(Stored dataset items)
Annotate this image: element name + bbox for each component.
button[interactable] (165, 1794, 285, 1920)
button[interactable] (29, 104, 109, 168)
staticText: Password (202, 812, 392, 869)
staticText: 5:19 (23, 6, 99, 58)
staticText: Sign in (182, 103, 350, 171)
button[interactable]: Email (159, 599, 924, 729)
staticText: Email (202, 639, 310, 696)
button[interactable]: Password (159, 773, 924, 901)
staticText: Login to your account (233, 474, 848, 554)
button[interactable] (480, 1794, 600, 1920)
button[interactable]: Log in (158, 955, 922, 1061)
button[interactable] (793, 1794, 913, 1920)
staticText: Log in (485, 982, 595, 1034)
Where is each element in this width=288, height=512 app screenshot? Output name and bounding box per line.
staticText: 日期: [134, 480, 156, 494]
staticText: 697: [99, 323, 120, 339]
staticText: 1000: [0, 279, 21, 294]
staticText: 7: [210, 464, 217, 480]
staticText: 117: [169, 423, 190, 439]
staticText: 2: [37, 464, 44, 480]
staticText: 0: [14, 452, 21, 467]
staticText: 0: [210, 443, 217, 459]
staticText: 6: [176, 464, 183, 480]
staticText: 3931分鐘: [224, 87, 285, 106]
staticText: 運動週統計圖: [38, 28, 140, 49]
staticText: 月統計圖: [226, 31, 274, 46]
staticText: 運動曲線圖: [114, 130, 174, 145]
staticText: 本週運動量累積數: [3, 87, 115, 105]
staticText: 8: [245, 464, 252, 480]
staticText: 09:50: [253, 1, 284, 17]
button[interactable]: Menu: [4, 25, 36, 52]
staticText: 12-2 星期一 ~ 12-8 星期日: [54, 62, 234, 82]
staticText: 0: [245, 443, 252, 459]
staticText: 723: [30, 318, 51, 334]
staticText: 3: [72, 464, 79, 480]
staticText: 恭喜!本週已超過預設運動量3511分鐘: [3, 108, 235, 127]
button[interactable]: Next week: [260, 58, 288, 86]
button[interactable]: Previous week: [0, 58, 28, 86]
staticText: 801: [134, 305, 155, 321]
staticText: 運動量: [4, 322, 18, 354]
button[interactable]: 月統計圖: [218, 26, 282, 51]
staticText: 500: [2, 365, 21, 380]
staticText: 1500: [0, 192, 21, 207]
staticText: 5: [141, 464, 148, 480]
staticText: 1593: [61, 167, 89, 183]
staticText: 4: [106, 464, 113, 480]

* PROBLEM DETAILS *
Reproduce each of the entries exactly, omitting none.

* REPLY *
Annotate this image: element name + bbox for each component.
button[interactable] (165, 1794, 285, 1920)
button[interactable] (29, 104, 109, 168)
staticText: Password (202, 812, 392, 869)
staticText: 5:19 (23, 6, 99, 58)
staticText: Sign in (182, 103, 350, 171)
button[interactable]: Email (159, 599, 924, 729)
staticText: Email (202, 639, 310, 696)
button[interactable]: Password (159, 773, 924, 901)
staticText: Login to your account (233, 474, 848, 554)
button[interactable] (480, 1794, 600, 1920)
button[interactable]: Log in (158, 955, 922, 1061)
button[interactable] (793, 1794, 913, 1920)
staticText: Log in (485, 982, 595, 1034)
Where is each element in this width=288, height=512 app screenshot? Output name and bounding box per line.
staticText: 日期: [134, 480, 156, 494]
staticText: 697: [99, 323, 120, 339]
staticText: 1000: [0, 279, 21, 294]
staticText: 7: [210, 464, 217, 480]
staticText: 117: [169, 423, 190, 439]
staticText: 2: [37, 464, 44, 480]
staticText: 0: [14, 452, 21, 467]
staticText: 0: [210, 443, 217, 459]
staticText: 6: [176, 464, 183, 480]
staticText: 3931分鐘: [224, 87, 285, 106]
staticText: 運動週統計圖: [38, 28, 140, 49]
staticText: 月統計圖: [226, 31, 274, 46]
staticText: 運動曲線圖: [114, 130, 174, 145]
staticText: 本週運動量累積數: [3, 87, 115, 105]
staticText: 8: [245, 464, 252, 480]
staticText: 09:50: [253, 1, 284, 17]
button[interactable]: Menu: [4, 25, 36, 52]
staticText: 12-2 星期一 ~ 12-8 星期日: [54, 62, 234, 82]
staticText: 0: [245, 443, 252, 459]
staticText: 723: [30, 318, 51, 334]
staticText: 3: [72, 464, 79, 480]
staticText: 恭喜!本週已超過預設運動量3511分鐘: [3, 108, 235, 127]
button[interactable]: Next week: [260, 58, 288, 86]
button[interactable]: Previous week: [0, 58, 28, 86]
staticText: 801: [134, 305, 155, 321]
staticText: 運動量: [4, 322, 18, 354]
button[interactable]: 月統計圖: [218, 26, 282, 51]
staticText: 500: [2, 365, 21, 380]
staticText: 1500: [0, 192, 21, 207]
staticText: 5: [141, 464, 148, 480]
staticText: 1593: [61, 167, 89, 183]
staticText: 4: [106, 464, 113, 480]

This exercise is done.